The list goes on and on. Be as informed as you can but also know that sometimes you just need to spend some time with the dog to find out if he will be a good fit. Shelters are crowded and noisy and at first the dog will just be excited to be out of his cage. Ask to take him outside or to a separate, quiet area when you can bond with him.
Bringing a dog into your family is a fun and exciting time. It’s a big responsiblility, however, and not to be entered into without some due diligence first. In many cases an older dog can make the perfect addition to your family. So often they are surrended not because the dog was the problem, but the person was. They are too busy. Never home. Didn’t understand the responsiblity. Or the dog simply got loose from a great home and was never reunited.

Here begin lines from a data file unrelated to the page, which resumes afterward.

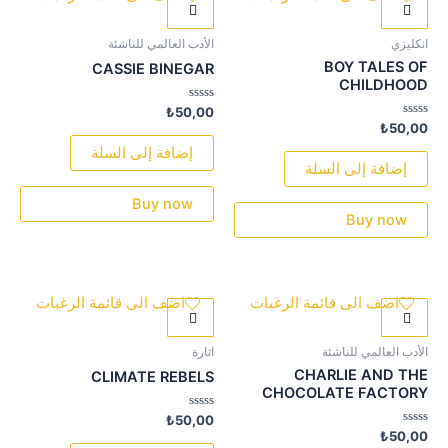
انكليزي
الأدب العالمي للناشئة
BOY TALES OF
CASSIE BINEGAR
CHILDHOOD
تم
₺
50,00
التقييم
تم
₺
50,00
0
التقييم
من
0
إضافة إلى السلة
5
من
إضافة إلى السلة
5
Buy now
Buy now
اضف الى قائمة الرغبات
اضف الى قائمة الرغبات
الأدب العالمي للناشئة
اثارة
CHARLIE AND THE
CLIMATE REBELS
CHOCOLATE FACTORY
تم
₺
50,00
التقييم
تم
₺
50,00
0
التقييم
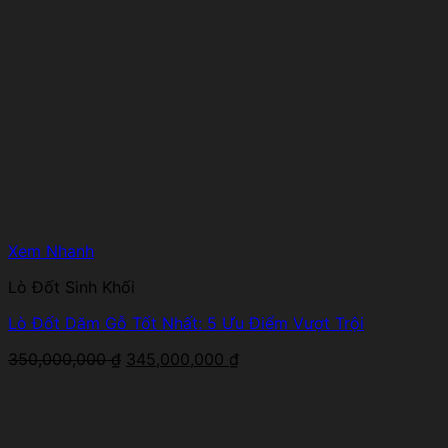
Xem Nhanh
Lò Đốt Sinh Khối
Lò Đốt Dăm Gỗ Tốt Nhất: 5 Ưu Điểm Vượt Trội
Giá
Giá
350,000,000
₫
345,000,000
₫
gốc
hiện
là:
tại
350,000,000 ₫.
là:
345,000,000 ₫.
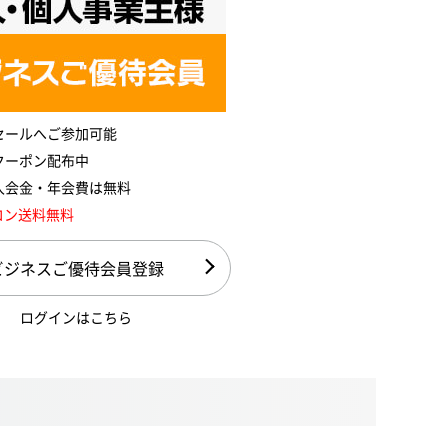
セールへご参加可能
クーポン配布中
入会金・年会費は無料
コン送料無料
ビジネスご優待会員登録
ログインはこちら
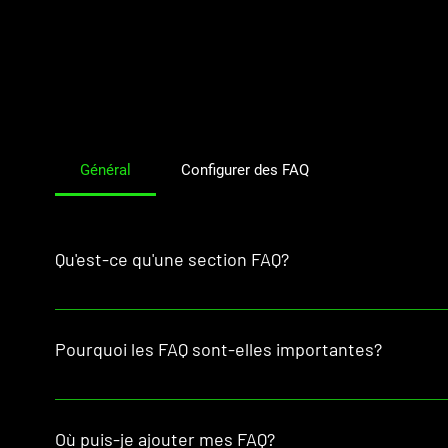
Général
Configurer des FAQ
Qu'est-ce qu'une section FAQ?
Une section FAQ peut être utilisée pour répondre rapi
Par exemple, «Proposez-vous la livraison?», «Quelles s
Pourquoi les FAQ sont-elles importantes?
service?».
Les FAQ sont un excellent moyen d'aider les visiteurs 
votre entreprise et de créer une meilleure expérience de
Où puis-je ajouter mes FAQ?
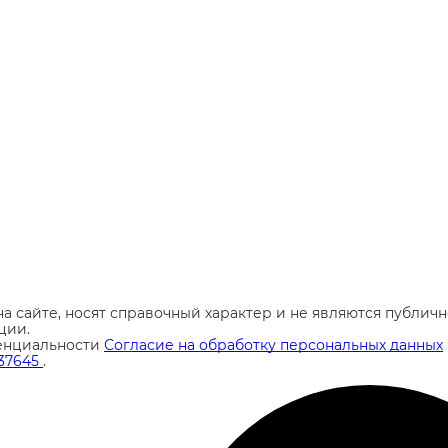
а сайте, носят справочный характер и не являются публи
ции.
енциальности
Согласие на обработку персональных данных
37645
.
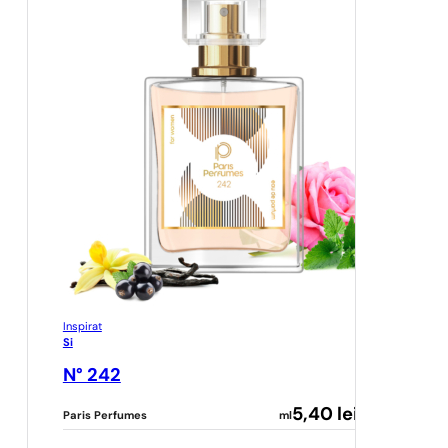
Inspirat
Si
N° 242
5,40
lei
Paris Perfumes
ml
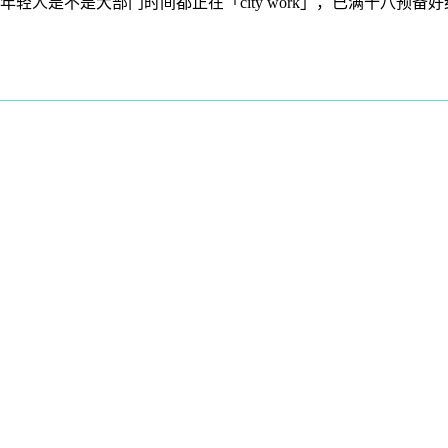
大部门时间都正在「city work」，已满十八预备好纸巾由此转入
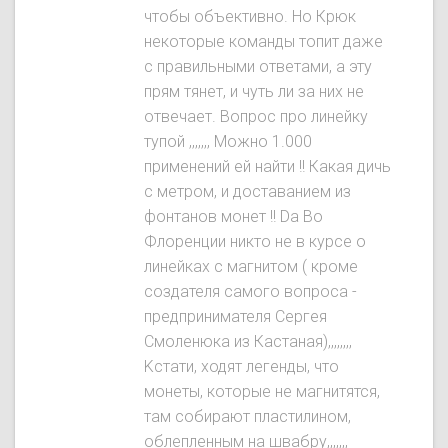
чтобы объективно. Ho Крюк
некоторые команды топит даже
с правильными ответами, а эту
прям тянет, и чуть ли за них не
отвечает. Вопрос про линейку
тупой ,,,,,,, Можно 1.000
применений ей найти !! Какая дичь
с метром, и доставанием из
фонтанов монет !! Da Во
Флоренции никто не в курсе о
линейках с магнитом ( кроме
создателя самого вопроса -
предпринимателя Сергея
Смоленюка из Кастаная),,,,,,,,
Kстати, ходят легенды, что
монеты, которые не магнитятся,
там собирают пластилином,
облепленным на швабру,,,,,,,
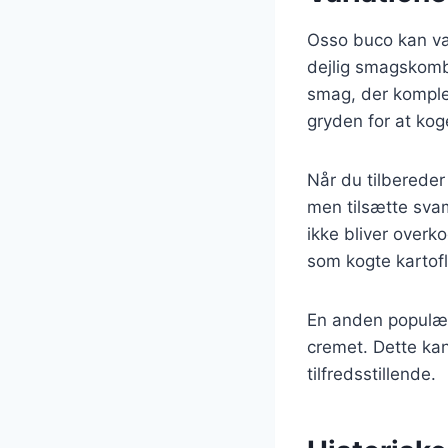
Osso buco kan var
dejlig smagskomb
smag, der komplem
gryden for at ko
Når du tilberede
men tilsætte sva
ikke bliver overk
som kogte kartofl
En anden populær 
cremet. Dette ka
tilfredsstillende.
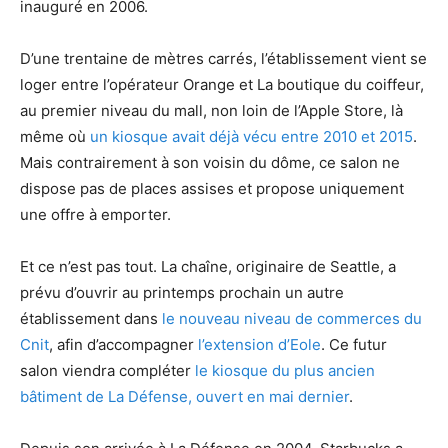
inauguré en 2006.
D’une trentaine de mètres carrés, l’établissement vient se
loger entre l’opérateur Orange et La boutique du coiffeur,
au premier niveau du mall, non loin de l’Apple Store, là
même où
un kiosque avait déjà vécu entre 2010 et 2015
.
Mais contrairement à son voisin du dôme, ce salon ne
dispose pas de places assises et propose uniquement
une offre à emporter.
Et ce n’est pas tout. La chaîne, originaire de Seattle, a
prévu d’ouvrir au printemps prochain un autre
établissement dans
le nouveau niveau de commerces du
Cnit
, afin d’accompagner
l’extension d’Eole
. Ce futur
salon viendra compléter
le kiosque du plus ancien
bâtiment de La Défense, ouvert en mai dernier
.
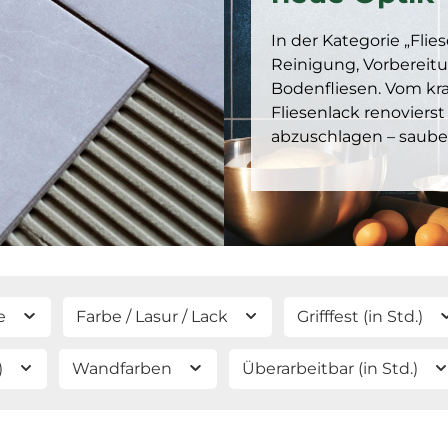
In der Kategorie „Flie
Reinigung, Vorberei
Bodenfliesen. Vom kra
Fliesenlack renovierst
abzuschlagen – sauber
e
Farbe / Lasur / Lack
Grifffest (in Std.)
)
Wandfarben
Überarbeitbar (in Std.)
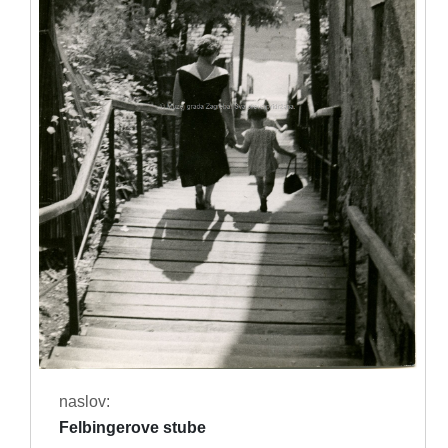
naslov:
Felbingerove stube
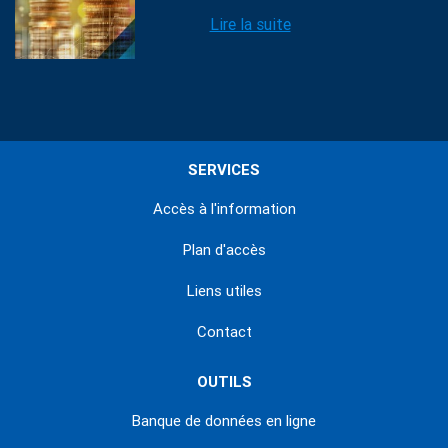
Lire la suite
SERVICES
Accès à l'information
Plan d'accès
Liens utiles
Contact
OUTILS
Banque de données en ligne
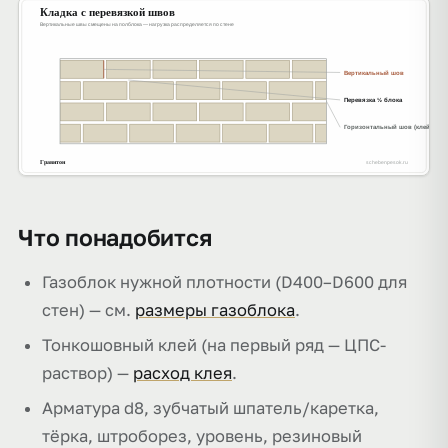
Что понадобится
Газоблок нужной плотности (D400–D600 для
стен) — см.
размеры газоблока
.
Тонкошовный клей (на первый ряд — ЦПС-
раствор) —
расход клея
.
Арматура d8, зубчатый шпатель/каретка,
тёрка, штроборез, уровень, резиновый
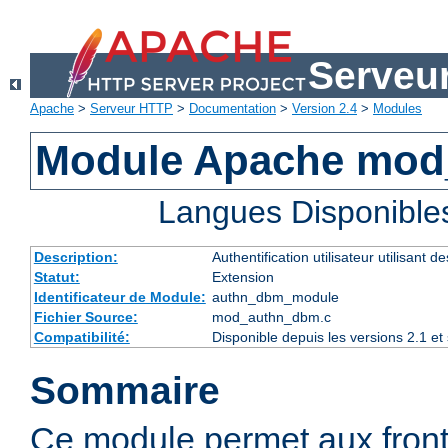
Serveu
Apache
>
Serveur HTTP
>
Documentation
>
Version 2.4
>
Modules
Module Apache mo
Langues Disponible
Description:
Authentification utilisateur utilisant 
Statut:
Extension
Identificateur de Module:
authn_dbm_module
Fichier Source:
mod_authn_dbm.c
Compatibilité:
Disponible depuis les versions 2.1 e
Sommaire
Ce module permet aux fro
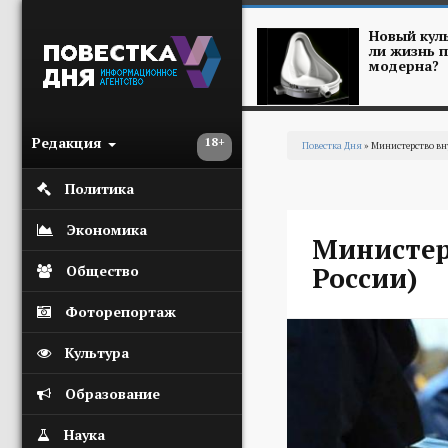
Перейти к основному содержанию
Новый куль
ли жизнь п
модерна?
Редакция
18+
Повестка Дня
» Министерство вн
Вы здесь
Политика
Экономика
Министер
России)
Общество
Фоторепортаж
Культура
Образование
Наука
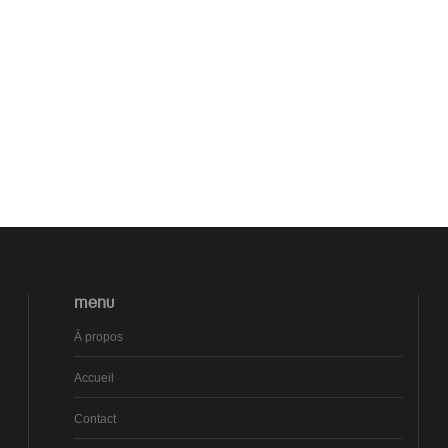
MENU
À propos
Accueil
Contact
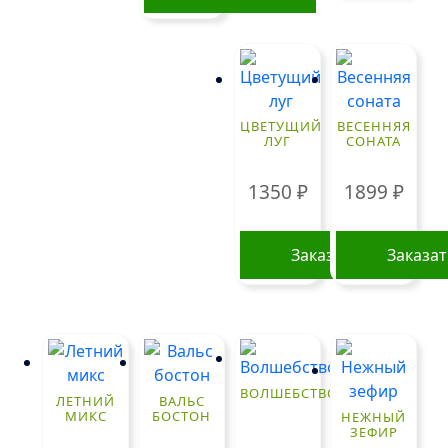
ЦВЕТУЩИЙ
ВЕСЕННЯЯ
ЛУГ
СОНАТА
1350
₽
1899
₽
Заказать
Заказа
ВОЛШЕБСТВО
ЛЕТНИЙ
ВАЛЬС
МИКС
БОСТОН
НЕЖНЫЙ
ЗЕФИР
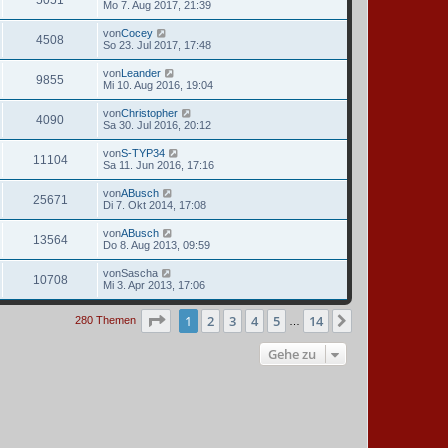
5051
Mo 7. Aug 2017, 21:39
von
Cocey
4508
So 23. Jul 2017, 17:48
von
Leander
9855
Mi 10. Aug 2016, 19:04
von
Christopher
4090
Sa 30. Jul 2016, 20:12
von
S-TYP34
11104
Sa 11. Jun 2016, 17:16
von
ABusch
25671
Di 7. Okt 2014, 17:08
von
ABusch
13564
Do 8. Aug 2013, 09:59
von
Sascha
10708
Mi 3. Apr 2013, 17:06
Seite
1
von
14
1
2
3
4
5
14
Nächste
280 Themen
…
Gehe zu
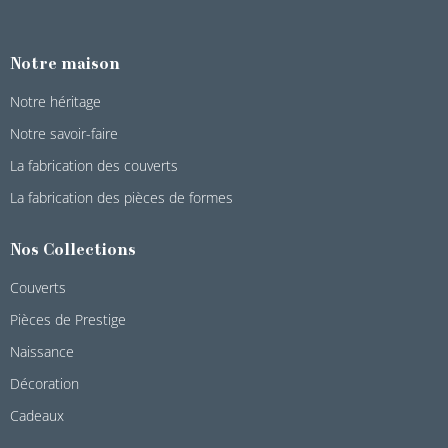
Notre maison
Notre héritage
Notre savoir-faire
La fabrication des couverts
La fabrication des pièces de formes
Nos Collections
Couverts
Pièces de Prestige
Naissance
Décoration
Cadeaux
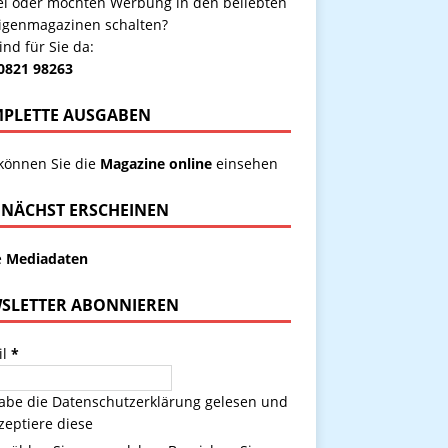
kel oder möchten Werbung in den beliebten
igenmagazinen schalten?
ind für Sie da:
 0821 98263
PLETTE AUSGABEN
 können Sie die
Magazine online
einsehen
NÄCHST ERSCHEINEN
e
Mediadaten
SLETTER ABONNIEREN
il
*
habe die
Datenschutzerklärung
gelesen und
zeptiere diese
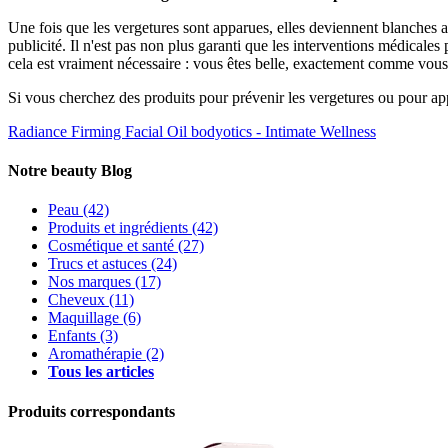
Une fois que les vergetures sont apparues, elles deviennent blanches au
publicité. Il n'est pas non plus garanti que les interventions médicales 
cela est vraiment nécessaire : vous êtes belle, exactement comme vous 
Si vous cherchez des produits pour prévenir les vergetures ou pour app
Radiance Firming Facial Oil
bodyotics - Intimate Wellness
Notre beauty Blog
Peau
(42)
Produits et ingrédients
(42)
Cosmétique et santé
(27)
Trucs et astuces
(24)
Nos marques
(17)
Cheveux
(11)
Maquillage
(6)
Enfants
(3)
Aromathérapie
(2)
Tous les articles
Produits correspondants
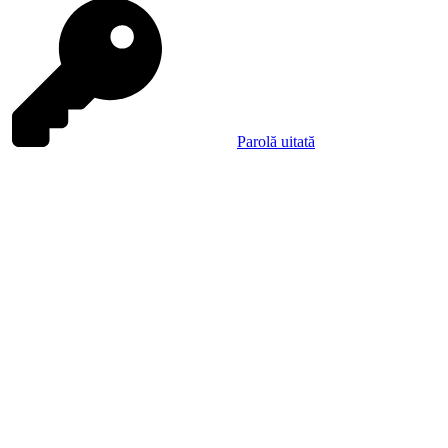
Parolă uitată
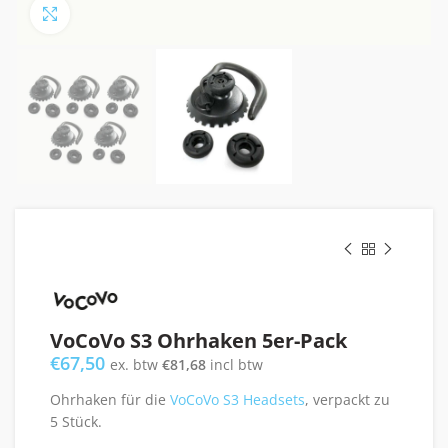
Click to enlarge
VoCoVo S3 Ohrhaken 5er-Pack
€
67,50
ex. btw
€
81,68
incl btw
Ohrhaken für die
VoCoVo S3 Headsets
, verpackt zu
5 Stück.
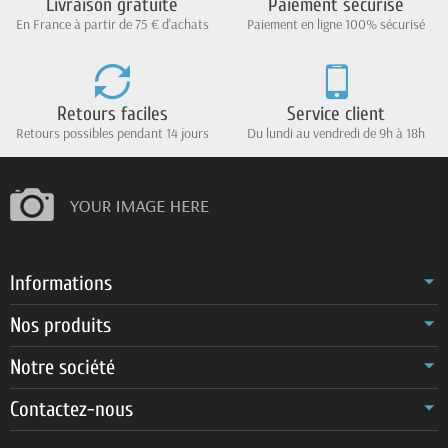
Livraison gratuite
Paiement sécurisé
En France à partir de 75 € d'achats
Paiement en ligne 100% sécurisé
Retours faciles
Service client
Retours possibles pendant 14 jours
Du lundi au vendredi de 9h à 18h
Informations
Nos produits
Notre société
Contactez-nous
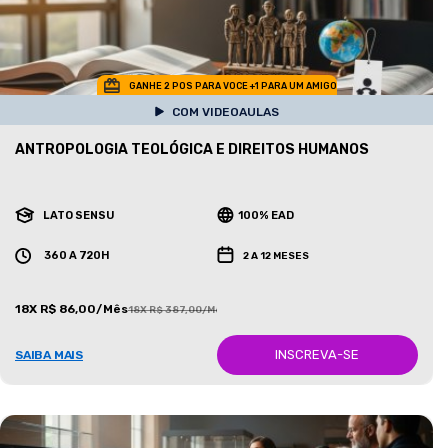
GANHE 2 POS PARA VOCE +1 PARA UM AMIGO
COM VIDEOAULAS
ANTROPOLOGIA TEOLÓGICA E DIREITOS HUMANOS
LATO SENSU
100% EAD
360 A 720H
2 A 12 MESES
18X R$ 86,00/Mês
18X R$ 387,00/Mês
INSCREVA-SE
SAIBA MAIS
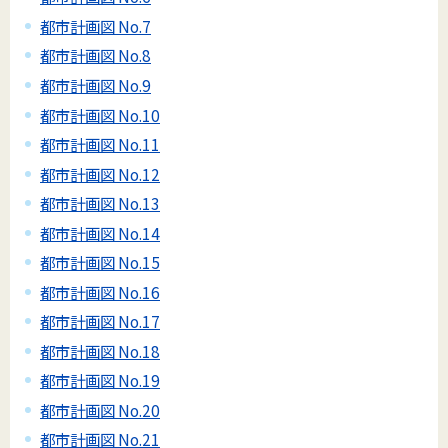
都市計画図 No.7
都市計画図 No.8
都市計画図 No.9
都市計画図 No.10
都市計画図 No.11
都市計画図 No.12
都市計画図 No.13
都市計画図 No.14
都市計画図 No.15
都市計画図 No.16
都市計画図 No.17
都市計画図 No.18
都市計画図 No.19
都市計画図 No.20
都市計画図 No.21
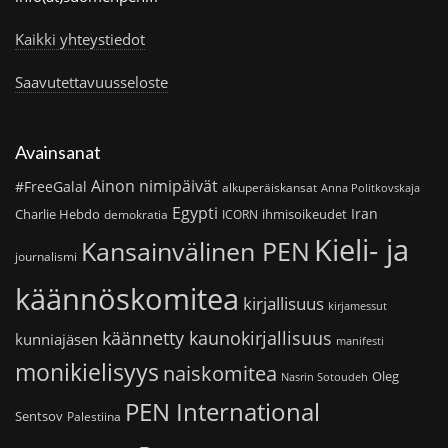
Kaikki yhteystiedot
Saavutettavuusseloste
Avainsanat
Ainon nimipäivät
#FreeGalal
alkuperäiskansat
Anna Politkovskaja
Egypti
Iran
Charlie Hebdo
ihmisoikeudet
demokratia
ICORN
Kieli- ja
Kansainvälinen PEN
journalismi
käännöskomitea
kirjallisuus
kirjamessut
käännetty kaunokirjallisuus
kunniajäsen
manifesti
monikielisyys
naiskomitea
Oleg
Nasrin Sotoudeh
PEN International
Sentsov
Palestiina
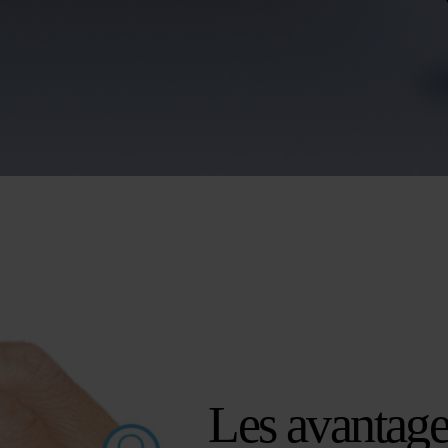
Les avantage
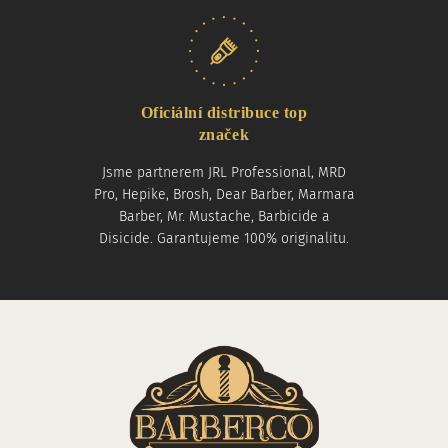
Oficiální distribuce top
značek
Jsme partnerem JRL Professional, MRD
Pro, Hepike, Brosh, Dear Barber, Marmara
Barber, Mr. Mustache, Barbicide a
Disicide. Garantujeme 100% originalitu.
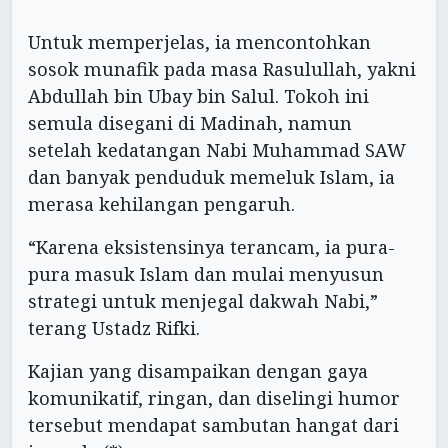
Untuk memperjelas, ia mencontohkan
sosok munafik pada masa Rasulullah, yakni
Abdullah bin Ubay bin Salul. Tokoh ini
semula disegani di Madinah, namun
setelah kedatangan Nabi Muhammad SAW
dan banyak penduduk memeluk Islam, ia
merasa kehilangan pengaruh.
“Karena eksistensinya terancam, ia pura-
pura masuk Islam dan mulai menyusun
strategi untuk menjegal dakwah Nabi,”
terang Ustadz Rifki.
Kajian yang disampaikan dengan gaya
komunikatif, ringan, dan diselingi humor
tersebut mendapat sambutan hangat dari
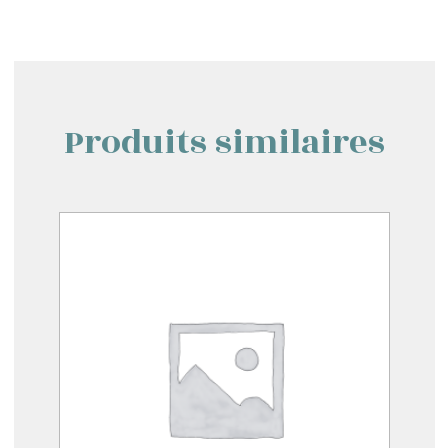
Produits similaires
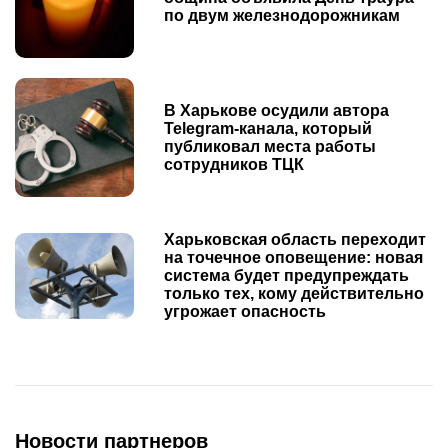
по двум железнодорожникам
В Харькове осудили автора
Telegram-канала, который
публиковал места работы
сотрудников ТЦК
Харьковская область переходит
на точечное оповещение: новая
система будет предупреждать
только тех, кому действительно
угрожает опасность
Новости партнеров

If, for some reason, you must have a purebred, shelters and rescues often have them available. You may need to watch their websites weekly or stop in every weekend to check in on the new dogs that have come in, but with how over-crowded the shelters are, there is a good chance your perfect dog is waiting for you there!
But if you have a rare situation like mine that makes a purebred puppy the best fit, and you have checked with the local shelters and rescue groups, make sure you fully research the breed and the breeder to make sure it is not only a good fit for your family but comes from a responsible breeder that cares about their dogs.
Do you have a dog? Have you considered adding one to your family?